Heparin and oligosaccharide truncates of heparin have also been shown to inhibit angiogenesis [
101]. Studies have demonstrated UFH and LMWH have dose-dependent antiangiogenic effects that are mediated via release of endothelial tissue factor pathway inhibitor, which are independent of their antithrombotic activity [
102]. Furthermore, heparins can directly affect the immune system by their inhibitory effects on extravasation of leukocytes and the complement system, or by enhancing the susceptibility of cancer cells to immunologic attacks [
103]. Consequently, it is likely the proposed anti-neoplastic effects of heparin and the LMWHs are a combination of direct anti-neoplastic, antiangiogenetic, and immunomodulatory effects, as well as indirect effects resulting from their pleiotropic action on the coagulation system.

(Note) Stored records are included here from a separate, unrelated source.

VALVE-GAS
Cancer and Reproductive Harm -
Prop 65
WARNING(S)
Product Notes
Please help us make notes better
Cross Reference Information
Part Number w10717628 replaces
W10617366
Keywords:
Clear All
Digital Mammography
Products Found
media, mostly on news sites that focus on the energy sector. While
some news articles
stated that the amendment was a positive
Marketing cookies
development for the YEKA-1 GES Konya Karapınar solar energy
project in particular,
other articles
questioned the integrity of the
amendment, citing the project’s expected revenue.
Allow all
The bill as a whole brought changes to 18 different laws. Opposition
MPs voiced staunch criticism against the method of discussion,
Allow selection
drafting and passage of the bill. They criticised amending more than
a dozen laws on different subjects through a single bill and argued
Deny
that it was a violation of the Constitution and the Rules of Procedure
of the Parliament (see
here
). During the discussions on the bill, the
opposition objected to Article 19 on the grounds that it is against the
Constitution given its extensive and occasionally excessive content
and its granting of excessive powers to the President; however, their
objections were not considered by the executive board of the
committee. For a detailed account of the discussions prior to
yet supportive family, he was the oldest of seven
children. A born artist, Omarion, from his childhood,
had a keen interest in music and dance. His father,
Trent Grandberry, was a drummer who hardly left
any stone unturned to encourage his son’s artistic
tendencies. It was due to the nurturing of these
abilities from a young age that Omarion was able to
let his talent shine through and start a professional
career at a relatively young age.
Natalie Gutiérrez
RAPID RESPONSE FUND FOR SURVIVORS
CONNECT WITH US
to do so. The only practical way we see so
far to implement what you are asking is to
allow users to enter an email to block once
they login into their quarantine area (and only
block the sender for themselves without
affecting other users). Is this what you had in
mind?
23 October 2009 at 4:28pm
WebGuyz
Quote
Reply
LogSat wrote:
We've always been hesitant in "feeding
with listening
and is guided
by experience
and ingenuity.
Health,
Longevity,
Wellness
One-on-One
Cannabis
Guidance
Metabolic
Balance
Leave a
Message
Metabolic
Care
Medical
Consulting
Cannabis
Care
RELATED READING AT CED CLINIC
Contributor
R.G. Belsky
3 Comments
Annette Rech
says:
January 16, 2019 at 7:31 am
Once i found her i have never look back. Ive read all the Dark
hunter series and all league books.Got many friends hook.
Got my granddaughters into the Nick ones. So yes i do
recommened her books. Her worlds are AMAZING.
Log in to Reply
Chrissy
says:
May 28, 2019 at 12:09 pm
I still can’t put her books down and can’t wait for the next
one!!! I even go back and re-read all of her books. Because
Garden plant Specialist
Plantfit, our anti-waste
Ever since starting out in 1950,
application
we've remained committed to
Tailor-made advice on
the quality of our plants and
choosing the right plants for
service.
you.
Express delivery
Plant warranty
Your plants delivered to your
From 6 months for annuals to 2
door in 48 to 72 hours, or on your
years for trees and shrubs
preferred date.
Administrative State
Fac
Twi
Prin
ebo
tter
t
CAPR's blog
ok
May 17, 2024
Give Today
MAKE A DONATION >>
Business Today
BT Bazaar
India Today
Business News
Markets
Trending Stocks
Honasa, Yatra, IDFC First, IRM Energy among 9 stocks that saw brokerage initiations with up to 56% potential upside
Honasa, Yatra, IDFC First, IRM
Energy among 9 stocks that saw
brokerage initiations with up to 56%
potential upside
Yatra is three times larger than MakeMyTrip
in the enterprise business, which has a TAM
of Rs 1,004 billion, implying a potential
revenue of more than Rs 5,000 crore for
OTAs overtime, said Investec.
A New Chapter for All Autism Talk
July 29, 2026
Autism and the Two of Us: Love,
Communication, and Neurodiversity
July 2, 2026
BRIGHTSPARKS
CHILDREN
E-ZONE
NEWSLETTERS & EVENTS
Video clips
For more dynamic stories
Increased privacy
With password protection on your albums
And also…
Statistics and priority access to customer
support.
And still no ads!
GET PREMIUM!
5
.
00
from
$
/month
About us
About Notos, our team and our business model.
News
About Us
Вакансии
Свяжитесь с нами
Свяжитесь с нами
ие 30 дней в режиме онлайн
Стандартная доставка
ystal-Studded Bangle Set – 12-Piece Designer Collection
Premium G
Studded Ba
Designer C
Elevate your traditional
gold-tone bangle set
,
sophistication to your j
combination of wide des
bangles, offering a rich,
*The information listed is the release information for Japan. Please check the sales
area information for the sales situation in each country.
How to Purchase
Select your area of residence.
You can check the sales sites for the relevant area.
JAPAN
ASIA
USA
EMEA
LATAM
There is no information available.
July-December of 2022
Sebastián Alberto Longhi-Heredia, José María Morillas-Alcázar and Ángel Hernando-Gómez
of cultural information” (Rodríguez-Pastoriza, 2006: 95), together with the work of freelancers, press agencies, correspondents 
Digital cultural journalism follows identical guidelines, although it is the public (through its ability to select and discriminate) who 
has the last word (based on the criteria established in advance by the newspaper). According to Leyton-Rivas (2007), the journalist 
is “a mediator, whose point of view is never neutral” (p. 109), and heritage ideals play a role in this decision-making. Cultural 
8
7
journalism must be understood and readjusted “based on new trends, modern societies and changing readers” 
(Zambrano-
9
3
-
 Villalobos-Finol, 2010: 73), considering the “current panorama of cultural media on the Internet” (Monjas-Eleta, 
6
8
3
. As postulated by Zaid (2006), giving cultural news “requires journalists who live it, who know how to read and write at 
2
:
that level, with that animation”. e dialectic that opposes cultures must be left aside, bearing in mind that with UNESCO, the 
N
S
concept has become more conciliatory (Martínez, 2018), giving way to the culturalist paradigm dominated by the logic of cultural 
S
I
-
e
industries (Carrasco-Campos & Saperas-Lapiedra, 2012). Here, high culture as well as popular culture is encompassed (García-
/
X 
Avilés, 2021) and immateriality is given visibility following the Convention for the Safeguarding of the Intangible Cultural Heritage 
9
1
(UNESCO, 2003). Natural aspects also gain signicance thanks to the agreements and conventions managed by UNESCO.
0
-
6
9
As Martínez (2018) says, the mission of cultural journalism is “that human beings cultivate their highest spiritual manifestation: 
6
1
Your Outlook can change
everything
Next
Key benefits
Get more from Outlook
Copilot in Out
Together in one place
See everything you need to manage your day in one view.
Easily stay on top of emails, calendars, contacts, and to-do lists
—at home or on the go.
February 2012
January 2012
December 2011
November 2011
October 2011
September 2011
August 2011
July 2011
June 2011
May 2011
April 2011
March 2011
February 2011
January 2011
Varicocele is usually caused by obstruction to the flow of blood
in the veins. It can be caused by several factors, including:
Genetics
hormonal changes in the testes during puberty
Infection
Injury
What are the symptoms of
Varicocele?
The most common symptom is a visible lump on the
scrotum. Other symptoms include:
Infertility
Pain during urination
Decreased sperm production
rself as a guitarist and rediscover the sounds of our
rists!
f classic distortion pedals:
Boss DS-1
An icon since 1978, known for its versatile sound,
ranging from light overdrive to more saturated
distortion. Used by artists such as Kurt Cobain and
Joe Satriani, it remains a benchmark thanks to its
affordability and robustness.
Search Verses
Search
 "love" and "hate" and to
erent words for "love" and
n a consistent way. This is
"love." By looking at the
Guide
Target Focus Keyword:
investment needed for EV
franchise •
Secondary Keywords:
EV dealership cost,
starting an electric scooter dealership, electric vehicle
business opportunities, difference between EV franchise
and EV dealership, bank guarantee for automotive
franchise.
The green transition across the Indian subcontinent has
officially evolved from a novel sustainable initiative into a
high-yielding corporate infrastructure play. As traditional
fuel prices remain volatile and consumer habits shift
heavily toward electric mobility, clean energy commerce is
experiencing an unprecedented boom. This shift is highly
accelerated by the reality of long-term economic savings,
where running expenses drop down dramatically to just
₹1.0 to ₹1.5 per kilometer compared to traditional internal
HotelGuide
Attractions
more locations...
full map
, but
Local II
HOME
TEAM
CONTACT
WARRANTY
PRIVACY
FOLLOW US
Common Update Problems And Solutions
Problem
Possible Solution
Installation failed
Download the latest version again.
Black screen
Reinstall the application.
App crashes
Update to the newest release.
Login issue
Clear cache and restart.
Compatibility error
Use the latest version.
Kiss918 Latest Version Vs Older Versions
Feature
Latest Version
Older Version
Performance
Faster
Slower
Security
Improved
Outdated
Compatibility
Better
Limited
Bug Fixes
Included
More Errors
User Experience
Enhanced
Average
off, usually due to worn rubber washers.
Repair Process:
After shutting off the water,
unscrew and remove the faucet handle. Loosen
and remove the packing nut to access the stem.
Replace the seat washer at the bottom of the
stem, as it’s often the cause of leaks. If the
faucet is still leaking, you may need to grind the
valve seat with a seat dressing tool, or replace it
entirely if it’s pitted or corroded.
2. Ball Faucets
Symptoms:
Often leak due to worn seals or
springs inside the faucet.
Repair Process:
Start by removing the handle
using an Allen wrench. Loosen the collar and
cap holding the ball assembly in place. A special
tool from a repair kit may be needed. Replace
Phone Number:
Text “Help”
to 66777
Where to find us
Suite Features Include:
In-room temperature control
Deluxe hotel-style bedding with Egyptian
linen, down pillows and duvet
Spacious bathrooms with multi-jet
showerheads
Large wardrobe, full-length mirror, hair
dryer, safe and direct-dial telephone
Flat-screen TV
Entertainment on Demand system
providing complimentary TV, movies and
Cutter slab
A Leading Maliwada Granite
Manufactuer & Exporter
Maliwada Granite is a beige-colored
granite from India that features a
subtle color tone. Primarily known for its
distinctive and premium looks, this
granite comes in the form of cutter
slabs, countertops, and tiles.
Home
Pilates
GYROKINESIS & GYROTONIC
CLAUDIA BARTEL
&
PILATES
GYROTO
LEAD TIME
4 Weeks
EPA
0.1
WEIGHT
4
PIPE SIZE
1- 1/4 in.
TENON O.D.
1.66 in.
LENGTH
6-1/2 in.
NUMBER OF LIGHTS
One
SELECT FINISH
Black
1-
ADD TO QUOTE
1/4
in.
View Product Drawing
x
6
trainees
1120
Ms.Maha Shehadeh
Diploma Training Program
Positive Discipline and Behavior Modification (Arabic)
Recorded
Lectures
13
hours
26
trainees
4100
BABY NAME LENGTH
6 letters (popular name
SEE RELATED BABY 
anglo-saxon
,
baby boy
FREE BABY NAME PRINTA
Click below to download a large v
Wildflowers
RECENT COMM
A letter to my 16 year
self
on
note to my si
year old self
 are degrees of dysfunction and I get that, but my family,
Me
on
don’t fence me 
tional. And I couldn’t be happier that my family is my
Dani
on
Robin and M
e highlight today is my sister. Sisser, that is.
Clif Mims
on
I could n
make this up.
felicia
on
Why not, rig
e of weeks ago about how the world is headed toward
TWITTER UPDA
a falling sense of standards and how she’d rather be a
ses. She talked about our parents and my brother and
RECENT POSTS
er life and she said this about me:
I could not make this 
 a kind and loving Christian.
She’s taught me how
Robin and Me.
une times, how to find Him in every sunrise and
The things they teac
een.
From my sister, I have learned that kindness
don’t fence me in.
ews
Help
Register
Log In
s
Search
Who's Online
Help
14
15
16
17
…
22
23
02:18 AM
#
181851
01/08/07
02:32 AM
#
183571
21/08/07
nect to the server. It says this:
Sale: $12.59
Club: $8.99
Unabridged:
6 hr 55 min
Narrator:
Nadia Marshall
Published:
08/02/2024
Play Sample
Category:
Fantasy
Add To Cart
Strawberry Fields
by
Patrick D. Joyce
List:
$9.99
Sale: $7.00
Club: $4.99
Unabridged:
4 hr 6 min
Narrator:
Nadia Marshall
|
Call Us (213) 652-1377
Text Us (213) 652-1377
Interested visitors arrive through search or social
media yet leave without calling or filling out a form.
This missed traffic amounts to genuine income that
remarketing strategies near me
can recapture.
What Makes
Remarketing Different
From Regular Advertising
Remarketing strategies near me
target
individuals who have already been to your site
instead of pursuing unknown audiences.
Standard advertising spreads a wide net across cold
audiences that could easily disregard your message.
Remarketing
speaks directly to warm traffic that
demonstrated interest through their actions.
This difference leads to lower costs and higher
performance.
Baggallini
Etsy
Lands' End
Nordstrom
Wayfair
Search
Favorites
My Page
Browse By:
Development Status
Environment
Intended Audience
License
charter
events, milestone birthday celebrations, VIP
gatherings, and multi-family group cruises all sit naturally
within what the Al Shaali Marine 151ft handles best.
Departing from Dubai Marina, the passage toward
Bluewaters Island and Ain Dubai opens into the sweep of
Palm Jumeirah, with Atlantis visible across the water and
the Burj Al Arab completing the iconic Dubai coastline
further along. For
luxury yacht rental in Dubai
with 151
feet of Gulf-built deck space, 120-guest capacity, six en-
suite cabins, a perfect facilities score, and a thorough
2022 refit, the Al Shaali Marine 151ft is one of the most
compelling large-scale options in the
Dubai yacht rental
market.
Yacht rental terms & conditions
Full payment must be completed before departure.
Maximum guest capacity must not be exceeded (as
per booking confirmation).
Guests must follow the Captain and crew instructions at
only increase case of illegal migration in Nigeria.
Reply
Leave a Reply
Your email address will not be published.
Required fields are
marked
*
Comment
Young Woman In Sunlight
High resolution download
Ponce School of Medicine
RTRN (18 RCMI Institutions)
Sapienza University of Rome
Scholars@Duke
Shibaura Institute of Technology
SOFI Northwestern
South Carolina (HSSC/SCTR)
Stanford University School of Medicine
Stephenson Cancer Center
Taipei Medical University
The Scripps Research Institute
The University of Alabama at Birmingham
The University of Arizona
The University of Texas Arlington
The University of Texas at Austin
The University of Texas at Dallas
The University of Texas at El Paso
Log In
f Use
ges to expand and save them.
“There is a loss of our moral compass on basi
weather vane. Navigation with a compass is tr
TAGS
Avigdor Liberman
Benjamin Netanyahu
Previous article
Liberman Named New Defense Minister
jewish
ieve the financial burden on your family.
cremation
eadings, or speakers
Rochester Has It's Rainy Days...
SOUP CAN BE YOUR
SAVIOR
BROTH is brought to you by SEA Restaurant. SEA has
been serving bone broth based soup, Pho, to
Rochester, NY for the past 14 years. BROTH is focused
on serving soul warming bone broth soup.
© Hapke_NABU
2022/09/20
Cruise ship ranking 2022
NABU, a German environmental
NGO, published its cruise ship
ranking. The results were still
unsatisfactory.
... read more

Each LMWH has a particular structural profile which in turns gives it specific pharmacokinetic and pharmacodynamic properties [
104,
105]. Structural differences between the LMWHs such as in the molecular weight, molecule length, end-group composition, carboxyl-to-sulfate group ratio and the proportion of anti-Xa binding domains have been shown to affect the biological activity of the resulting molecule [
104,
105]. It is possible therefore that the LMWHs possess different anti-metastatic properties to one another. However, it is unclear at present to what extent the structural heterogeneity between the LMWHs translates into clinical differences in the drug's anti-metastatic effect. Current research is investigating separating the anticoagulant and anti-metastatic properties of heparin molecules for use in cancer patients [
106].
The complex mechanisms associated with improvements in survival of cancer patients treated with heparins are of relevance to the new generation of oral anticoagulants which are under development [
107]. In an attempt to separate antithrombotic and bleeding effects, agents have been designed to inhibit specific proteins within the coagulation cascade. However, these new drugs lack the polypharmacological actions of the UFH and LMWHs which are thought to be involved in anti-neoplastic effects, and accordingly it is likely that they will also have concurrent reductions in their anti-neoplastic activity.